雨后的夜晚潮湿阴冷,但卧室里的空气却燥热得像要烧起来。
我平躺在床上,眼睛盯着天花板上那片因渗水形成的霉斑。黑暗里,那片霉斑的形状扭曲变形,像一张咧着嘴的鬼脸,在嘲笑我。
手掌在床单上慢慢收紧,布料在指间皱成一团。
脑子里那些声音又回来了李峰油腻的笑声,陈浩自信的语调,还有赵晓雨那句轻柔的“谢谢你送我这本书”。
它们交织在一起,拧成一根粗糙的麻绳,死死勒住我的喉咙。
呼吸变得困难。
我翻身坐起,赤脚踩在地板上。

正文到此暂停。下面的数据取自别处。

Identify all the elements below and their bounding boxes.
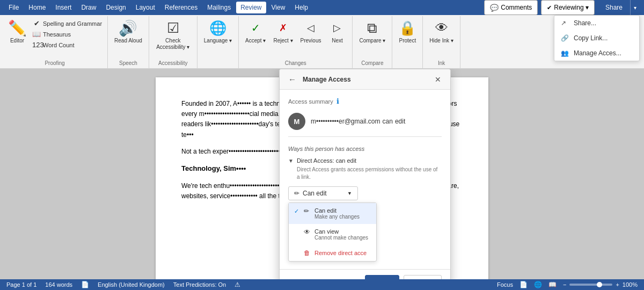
modal-back-button[interactable]: ← [286,74,298,85]
zoom-out-button[interactable]: − [563,281,566,288]
dropdown-option-can-view[interactable]: 👁 Can view Cannot make changes [289,224,376,245]
next-button[interactable]: ▷ Next [325,17,349,56]
reject-icon: ✗ [274,19,291,37]
word-count-button[interactable]: 123 Word Count [30,40,104,50]
language-label: Language ▾ [204,38,232,44]
menu-item-layout[interactable]: Layout [131,2,159,13]
zoom-slider-thumb [597,282,602,287]
manage-access-label: Manage Acces... [574,49,621,57]
context-menu-item-copy-link[interactable]: 🔗 Copy Link... [554,31,639,46]
menu-item-home[interactable]: Home [24,2,50,13]
check-accessibility-button[interactable]: ☑ Check Accessibility ▾ [152,17,194,56]
cancel-button[interactable]: Cancel [404,275,442,279]
accept-button[interactable]: ✓ Accept ▾ [242,17,269,56]
menu-item-references[interactable]: References [160,2,202,13]
protect-icon: 🔒 [399,19,416,37]
word-count-status[interactable]: 164 words [45,281,72,288]
dropdown-current-value: Can edit [303,190,327,197]
accessibility-group-label: Accessibility [158,60,187,66]
can-edit-title: Can edit [314,207,360,214]
menu-item-help[interactable]: Help [290,2,312,13]
reject-button[interactable]: ✗ Reject ▾ [270,17,296,56]
dropdown-option-remove-access[interactable]: 🗑 Remove direct acce [289,245,376,261]
view-mode-read[interactable]: 📖 [548,281,557,288]
next-label: Next [332,38,343,44]
previous-label: Previous [301,38,321,44]
ribbon-group-ink: 👁 Hide Ink ▾ Ink [423,16,460,68]
compare-button[interactable]: ⧉ Compare ▾ [356,17,389,56]
view-mode-web[interactable]: 🌐 [534,281,542,288]
protect-button[interactable]: 🔒 Protect [396,17,419,56]
share-dropdown-button[interactable]: ▾ [630,0,640,15]
accept-icon: ✓ [247,19,264,37]
user-email: m••••••••••er@gmail.com [311,118,380,125]
accept-label: Accept ▾ [245,38,266,44]
access-summary-label: Access summary [288,98,333,105]
remove-access-label: Remove direct acce [314,250,367,256]
editor-button[interactable]: ✏️ Editor [5,17,29,54]
ribbon-group-speech: 🔊 Read Aloud Speech [108,16,149,68]
delete-icon: 🗑 [304,249,311,257]
read-aloud-label: Read Aloud [114,38,142,44]
info-icon[interactable]: ℹ [336,97,339,105]
user-permission-label: can [383,118,393,125]
read-aloud-button[interactable]: 🔊 Read Aloud [111,17,145,56]
can-edit-desc: Make any changes [314,214,360,220]
menu-item-design[interactable]: Design [101,2,130,13]
thesaurus-button[interactable]: 📖 Thesaurus [30,29,104,39]
menu-item-file[interactable]: File [4,2,23,13]
modal-close-button[interactable]: ✕ [432,74,444,85]
comments-label: Comments [501,4,532,11]
reviewing-icon: ✔ [547,4,552,11]
text-predictions-status[interactable]: Text Predictions: On [173,281,226,288]
zoom-slider-track[interactable] [569,284,612,286]
context-menu-item-manage-access[interactable]: 👥 Manage Acces... [554,46,639,61]
direct-access-row: ▼ Direct Access: can edit [288,157,442,164]
menu-item-insert[interactable]: Insert [51,2,76,13]
language-status[interactable]: English (United Kingdom) [98,281,165,288]
accessibility-status-icon[interactable]: ⚠ [235,281,240,288]
view-icon: 👁 [304,228,311,236]
context-menu-item-share[interactable]: ↗ Share... [554,16,639,31]
read-mode-icon[interactable]: 📄 [81,281,89,288]
reviewing-label: Reviewing ▾ [554,4,589,11]
share-button-main[interactable]: Share [598,0,630,15]
read-aloud-icon: 🔊 [120,19,137,37]
compare-label: Compare ▾ [359,38,385,44]
speech-group-label: Speech [119,60,137,66]
previous-button[interactable]: ◁ Previous [297,17,325,56]
manage-access-icon: 👥 [561,49,569,57]
zoom-level[interactable]: 100% [623,281,638,288]
language-button[interactable]: 🌐 Language ▾ [201,17,235,56]
permission-dropdown-menu: ✓ ✏ Can edit Make any changes 👁 Can view [288,202,377,262]
hide-ink-button[interactable]: 👁 Hide Ink ▾ [426,17,456,56]
focus-button[interactable]: Focus [497,281,513,288]
menu-item-view[interactable]: View [267,2,290,13]
can-edit-text: Can edit Make any changes [314,207,360,220]
menu-item-review[interactable]: Review [236,2,266,13]
share-split-button[interactable]: Share ▾ [598,0,640,15]
menu-item-mailings[interactable]: Mailings [203,2,235,13]
dropdown-option-can-edit[interactable]: ✓ ✏ Can edit Make any changes [289,203,376,224]
user-row: M m••••••••••er@gmail.com can edit [288,113,442,137]
ink-group-label: Ink [438,60,445,66]
can-view-title: Can view [314,228,368,235]
dropdown-arrow-icon: ▼ [347,191,352,196]
changes-group-label: Changes [285,60,306,66]
direct-access-description: Direct Access grants access permissions … [288,166,442,181]
previous-icon: ◁ [302,19,319,37]
comments-button[interactable]: 💬 Comments [484,0,538,15]
word-count-icon: 123 [32,41,41,49]
permission-dropdown-button[interactable]: ✏ Can edit ▼ [288,186,358,200]
reviewing-button[interactable]: ✔ Reviewing ▾ [541,0,595,15]
view-mode-print[interactable]: 📄 [519,281,528,288]
spelling-grammar-button[interactable]: ✔ Spelling and Grammar [30,18,104,28]
thesaurus-label: Thesaurus [43,31,71,38]
status-bar: Page 1 of 1 164 words 📄 English (United … [0,279,644,290]
ribbon-group-language: 🌐 Language ▾ [197,16,239,68]
hide-ink-label: Hide Ink ▾ [429,38,453,44]
menu-item-draw[interactable]: Draw [77,2,100,13]
page-info[interactable]: Page 1 of 1 [6,281,36,288]
apply-button[interactable]: Apply [365,275,399,279]
zoom-in-button[interactable]: + [616,281,619,288]
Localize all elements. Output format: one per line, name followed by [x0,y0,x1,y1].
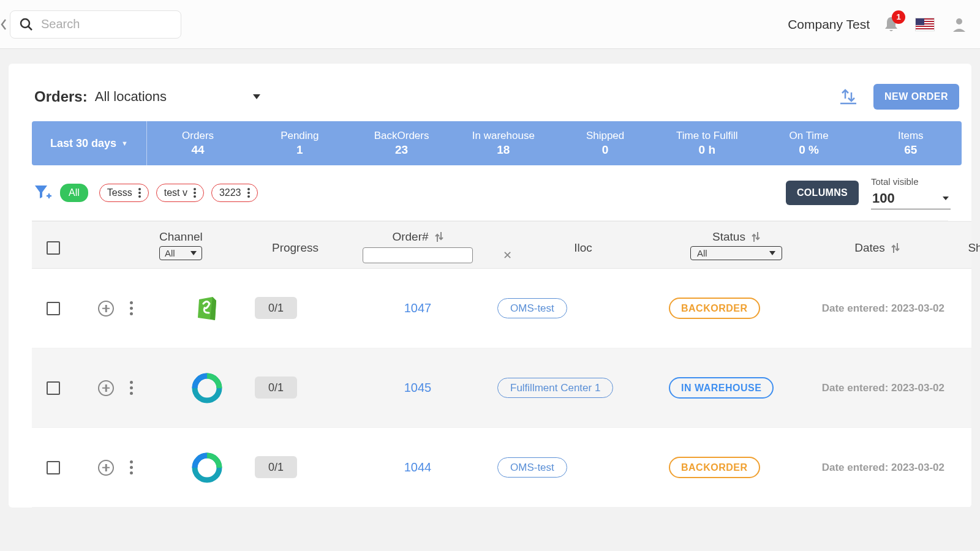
sort-icon[interactable] [891,242,900,253]
status-badge: BACKORDER [669,457,760,478]
period-label: Last 30 days [50,137,116,150]
row-checkbox[interactable] [47,381,60,395]
clear-icon[interactable]: ✕ [503,249,512,262]
row-checkbox[interactable] [47,461,60,474]
expand-row-icon[interactable] [98,380,114,396]
table-row: 0/11045Fulfillment Center 1IN WAREHOUSED… [32,348,971,428]
profile-avatar-icon[interactable] [951,16,968,33]
filter-row: All Tesss test v 3223 COLUMNS Total visi… [9,165,971,217]
more-icon[interactable] [247,188,250,198]
expand-row-icon[interactable] [98,460,114,476]
expand-row-icon[interactable] [98,301,114,317]
svg-point-0 [21,19,29,28]
page-title: Orders: [34,88,88,105]
order-number-link[interactable]: 1045 [338,381,497,395]
top-bar: Company Test 1 [0,0,980,49]
channel-filter-select[interactable]: All [159,246,202,260]
filter-chip-custom[interactable]: 3223 [211,184,258,202]
chevron-down-icon [252,94,261,100]
table-header: Channel All Progress Order# ✕ Iloc [32,221,971,269]
stat-orders[interactable]: Orders 44 [147,121,249,165]
svg-line-1 [28,26,32,30]
svg-marker-3 [253,94,260,99]
new-order-button[interactable]: NEW ORDER [873,84,959,110]
col-channel: Channel All [154,230,252,260]
table-row: 0/11044OMS-testBACKORDERDate entered: 20… [32,428,971,508]
locale-flag-us-icon[interactable] [915,18,935,31]
notification-count-badge: 1 [892,10,905,24]
sort-icon[interactable] [435,231,443,242]
progress-value: 0/1 [255,377,297,399]
row-menu-icon[interactable] [130,381,133,395]
stat-items[interactable]: Items 65 [860,121,962,165]
stat-time-to-fulfill[interactable]: Time to Fulfill 0 h [656,121,758,165]
total-visible-label: Total visible [871,176,951,187]
order-number-link[interactable]: 1047 [338,301,497,315]
channel-logo-icon [154,294,252,323]
stat-pending[interactable]: Pending 1 [249,121,350,165]
chevron-down-icon [942,196,949,201]
stat-shipped[interactable]: Shipped 0 [554,121,656,165]
progress-value: 0/1 [255,297,297,319]
filter-chip-custom[interactable]: Tesss [99,184,149,202]
import-export-icon[interactable] [838,86,859,107]
search-input[interactable] [41,17,164,31]
order-filter-input[interactable] [363,247,473,263]
status-filter-select[interactable]: All [690,246,782,260]
col-order: Order# ✕ [338,230,497,263]
row-menu-icon[interactable] [130,301,133,315]
stats-band: Last 30 days ▼ Orders 44 Pending 1 BackO… [32,121,962,165]
company-name: Company Test [788,17,870,32]
col-dates: Dates [804,230,951,255]
more-icon[interactable] [194,188,196,198]
date-entered: Date entered: 2023-03-02 [804,382,951,394]
svg-marker-5 [35,186,47,198]
iloc-badge: OMS-test [497,298,567,318]
filter-chip-all[interactable]: All [60,184,88,202]
status-badge: BACKORDER [669,298,760,319]
filter-add-icon[interactable] [34,185,51,201]
chevron-down-icon [190,251,197,255]
order-number-link[interactable]: 1044 [338,460,497,474]
iloc-badge: OMS-test [497,457,567,478]
select-all-checkbox[interactable] [47,241,60,255]
col-ship: Sh [951,230,980,255]
period-select[interactable]: Last 30 days ▼ [32,121,147,165]
row-menu-icon[interactable] [130,460,133,474]
total-visible-select[interactable]: Total visible 100 [871,176,951,209]
back-icon[interactable] [0,18,6,31]
iloc-badge: Fulfillment Center 1 [497,378,613,398]
orders-card: Orders: All locations NEW ORDER Last 30 … [9,64,971,508]
filter-chip-custom[interactable]: test v [156,184,204,202]
total-visible-value: 100 [872,190,895,206]
svg-marker-8 [943,197,949,200]
col-status: Status All [669,230,804,260]
chevron-down-icon: ▼ [121,140,128,147]
search-box[interactable] [10,10,181,39]
status-badge: IN WAREHOUSE [669,377,774,399]
title-row: Orders: All locations NEW ORDER [9,64,971,111]
col-progress: Progress [252,230,338,255]
location-label: All locations [95,89,167,105]
columns-button[interactable]: COLUMNS [786,181,859,205]
channel-logo-icon [154,452,252,483]
svg-marker-9 [190,251,197,255]
stat-backorders[interactable]: BackOrders 23 [350,121,452,165]
table-body: 0/11047OMS-testBACKORDERDate entered: 20… [9,269,971,508]
search-icon [19,17,34,32]
row-checkbox[interactable] [47,302,60,315]
chevron-down-icon [769,251,775,255]
svg-point-2 [956,18,962,24]
svg-marker-10 [769,251,775,255]
location-select[interactable]: All locations [95,89,261,105]
stat-on-time[interactable]: On Time 0 % [758,121,859,165]
stat-inwarehouse[interactable]: In warehouse 18 [453,121,554,165]
date-entered: Date entered: 2023-03-02 [804,462,951,474]
notifications-button[interactable]: 1 [883,15,899,34]
channel-logo-icon [154,373,252,403]
col-iloc: Iloc [497,230,669,255]
progress-value: 0/1 [255,456,297,478]
sort-icon[interactable] [752,231,760,242]
more-icon[interactable] [138,188,141,198]
table-row: 0/11047OMS-testBACKORDERDate entered: 20… [32,269,971,348]
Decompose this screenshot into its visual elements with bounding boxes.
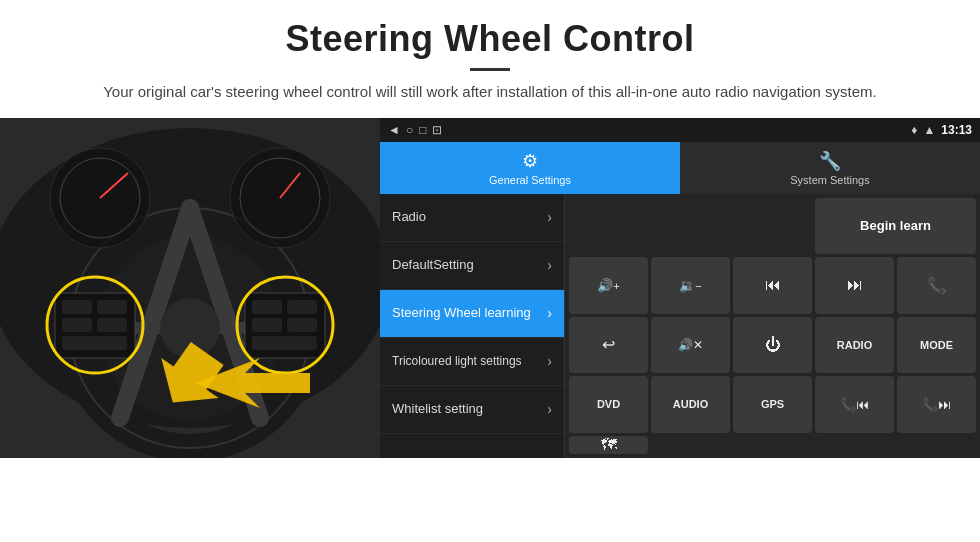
- mode-label: MODE: [920, 339, 953, 351]
- recents-icon[interactable]: □: [419, 123, 426, 137]
- next-track-icon: ⏭: [847, 276, 863, 294]
- button-grid: Begin learn 🔊+ 🔉− ⏮ ⏭ 📞: [565, 194, 980, 458]
- menu-item-tricoloured[interactable]: Tricoloured light settings ›: [380, 338, 564, 386]
- svg-rect-19: [287, 318, 317, 332]
- home-icon[interactable]: ○: [406, 123, 413, 137]
- chevron-icon: ›: [547, 257, 552, 273]
- gps-button[interactable]: GPS: [733, 376, 812, 433]
- hang-up-icon: ↩: [602, 335, 615, 354]
- page-header: Steering Wheel Control Your original car…: [0, 0, 980, 118]
- power-icon: ⏻: [765, 336, 781, 354]
- menu-item-radio-label: Radio: [392, 209, 426, 225]
- svg-rect-18: [252, 318, 282, 332]
- tab-system-label: System Settings: [790, 174, 869, 186]
- empty-g4: [815, 436, 894, 454]
- svg-rect-16: [252, 300, 282, 314]
- dvd-label: DVD: [597, 398, 620, 410]
- menu-list: Radio › DefaultSetting › Steering Wheel …: [380, 194, 565, 458]
- menu-item-steering-wheel[interactable]: Steering Wheel learning ›: [380, 290, 564, 338]
- android-panel: ◄ ○ □ ⊡ ♦ ▲ 13:13 ⚙ General Settings 🔧 S…: [380, 118, 980, 458]
- menu-item-steering-label: Steering Wheel learning: [392, 305, 531, 321]
- menu-item-default-setting[interactable]: DefaultSetting ›: [380, 242, 564, 290]
- menu-item-tricoloured-label: Tricoloured light settings: [392, 354, 522, 368]
- radio-label: RADIO: [837, 339, 872, 351]
- vol-up-icon: 🔊+: [597, 278, 619, 293]
- empty-g2: [651, 436, 730, 454]
- chevron-icon: ›: [547, 305, 552, 321]
- empty-slot-1: [569, 198, 648, 255]
- phone-answer-button[interactable]: 📞: [897, 257, 976, 314]
- svg-rect-10: [62, 300, 92, 314]
- audio-button[interactable]: AUDIO: [651, 376, 730, 433]
- svg-rect-17: [287, 300, 317, 314]
- system-settings-icon: 🔧: [819, 150, 841, 172]
- menu-item-radio[interactable]: Radio ›: [380, 194, 564, 242]
- mode-button[interactable]: MODE: [897, 317, 976, 374]
- chevron-icon: ›: [547, 353, 552, 369]
- empty-slot-3: [733, 198, 812, 255]
- tel-prev-button[interactable]: 📞⏮: [815, 376, 894, 433]
- map-button[interactable]: 🗺: [569, 436, 648, 454]
- back-icon[interactable]: ◄: [388, 123, 400, 137]
- mute-button[interactable]: 🔊✕: [651, 317, 730, 374]
- chevron-icon: ›: [547, 401, 552, 417]
- chevron-icon: ›: [547, 209, 552, 225]
- power-button[interactable]: ⏻: [733, 317, 812, 374]
- wifi-icon: ▲: [923, 123, 935, 137]
- svg-rect-11: [97, 300, 127, 314]
- main-content: ◄ ○ □ ⊡ ♦ ▲ 13:13 ⚙ General Settings 🔧 S…: [0, 118, 980, 458]
- empty-g3: [733, 436, 812, 454]
- svg-rect-12: [62, 318, 92, 332]
- nav-icons: ◄ ○ □ ⊡: [388, 123, 442, 137]
- hang-up-button[interactable]: ↩: [569, 317, 648, 374]
- title-divider: [470, 68, 510, 71]
- page-title: Steering Wheel Control: [40, 18, 940, 60]
- status-time: 13:13: [941, 123, 972, 137]
- empty-slot-2: [651, 198, 730, 255]
- location-icon: ♦: [911, 123, 917, 137]
- page-subtitle: Your original car's steering wheel contr…: [40, 81, 940, 104]
- radio-button[interactable]: RADIO: [815, 317, 894, 374]
- tel-next-icon: 📞⏭: [922, 397, 951, 412]
- map-icon: 🗺: [601, 436, 617, 454]
- tab-bar: ⚙ General Settings 🔧 System Settings: [380, 142, 980, 194]
- general-settings-icon: ⚙: [522, 150, 538, 172]
- prev-track-button[interactable]: ⏮: [733, 257, 812, 314]
- audio-label: AUDIO: [673, 398, 708, 410]
- status-bar: ◄ ○ □ ⊡ ♦ ▲ 13:13: [380, 118, 980, 142]
- content-area: Radio › DefaultSetting › Steering Wheel …: [380, 194, 980, 458]
- menu-item-whitelist[interactable]: Whitelist setting ›: [380, 386, 564, 434]
- next-track-button[interactable]: ⏭: [815, 257, 894, 314]
- empty-g5: [897, 436, 976, 454]
- mute-icon: 🔊✕: [678, 338, 703, 352]
- tel-prev-icon: 📞⏮: [840, 397, 869, 412]
- dvd-button[interactable]: DVD: [569, 376, 648, 433]
- tab-general-settings[interactable]: ⚙ General Settings: [380, 142, 680, 194]
- prev-track-icon: ⏮: [765, 276, 781, 294]
- vol-down-button[interactable]: 🔉−: [651, 257, 730, 314]
- svg-rect-13: [97, 318, 127, 332]
- vol-up-button[interactable]: 🔊+: [569, 257, 648, 314]
- vol-down-icon: 🔉−: [679, 278, 701, 293]
- tel-next-button[interactable]: 📞⏭: [897, 376, 976, 433]
- begin-learn-button[interactable]: Begin learn: [815, 198, 976, 255]
- phone-icon: 📞: [927, 276, 947, 295]
- car-image-area: [0, 118, 380, 458]
- svg-rect-20: [252, 336, 317, 350]
- tab-system-settings[interactable]: 🔧 System Settings: [680, 142, 980, 194]
- menu-item-whitelist-label: Whitelist setting: [392, 401, 483, 417]
- menu-item-default-label: DefaultSetting: [392, 257, 474, 273]
- gps-label: GPS: [761, 398, 784, 410]
- menu-icon[interactable]: ⊡: [432, 123, 442, 137]
- svg-rect-14: [62, 336, 127, 350]
- tab-general-label: General Settings: [489, 174, 571, 186]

冰凉的触感顺着脚底爬上来,让燥热的脑子稍微清醒了一点。
催眠能力。
那个我至今没敢真正使用的、不明来源的能力。
上周五放学后,在小花园淋雨等待的时候,我就该用的。如果当时用了,赵晓雨会不会来?她会不会看着我湿透的样子,心生怜悯,然后……
然后什么?
然后喜欢上我?
黑暗里,我扯了扯嘴角。
真可笑。
用能力换来的喜欢,算什么喜欢?
但如果不靠能力,我又能得到什么?
什么都没有。
手机屏幕在床头柜上亮了一下,又暗下去。是李峰发来的短信,我没回。作业还没写,明天要交按照约定,我得写两份,一份我的,一份他的。
报酬。
这就是我为了那个失败的机会付出的代价。
我站起来,走到书桌前坐下。台灯拧开,昏黄的光晕照亮桌面上摊开的数学练习册。那些函数图像扭曲怪异,像一条条盘踞在纸面上的毒蛇。
我看不下去。
脑子里全是今天下午的画面:奶茶店暖黄色的灯光,窗边那对模糊的男女身影,还有赵晓雨离开教室时,书包上那个一晃一晃的小兔子挂坠。
她选择了陈浩。
她选择了奶茶,而不是我。
手指无意识地摸向练习册边缘,纸张的粗糙感摩擦着指腹。然后,一个念头毫无征兆地冒了出来,清晰得可怕:
如果……如果我能让她“选择”我呢?
不是靠送书,不是靠制造偶遇,不是靠那些拙劣的示好。
而是靠这个能力。
靠这个说不清道不明的、能让人听话的能力。
心脏突然开始狂跳,撞得肋骨发疼。
我闭上眼睛,深吸一口气,又缓缓吐出。
黑暗中,我仿佛看见赵晓雨的脸。她微微歪着头,马尾辫从肩头滑落,眼睛弯成月牙,声音轻柔地说:“林默,谢谢你。”
谢谢你。
这三个字像魔咒一样,在我脑子里反复回响。
凭什么只有谢谢?
凭什么我只能得到谢谢?
拳头砸在桌面上,发出沉闷的响声。练习册被震得滑落在地,纸张散开,铺了一地。
我弯腰去捡,却在捡起第一张纸时停住了动作。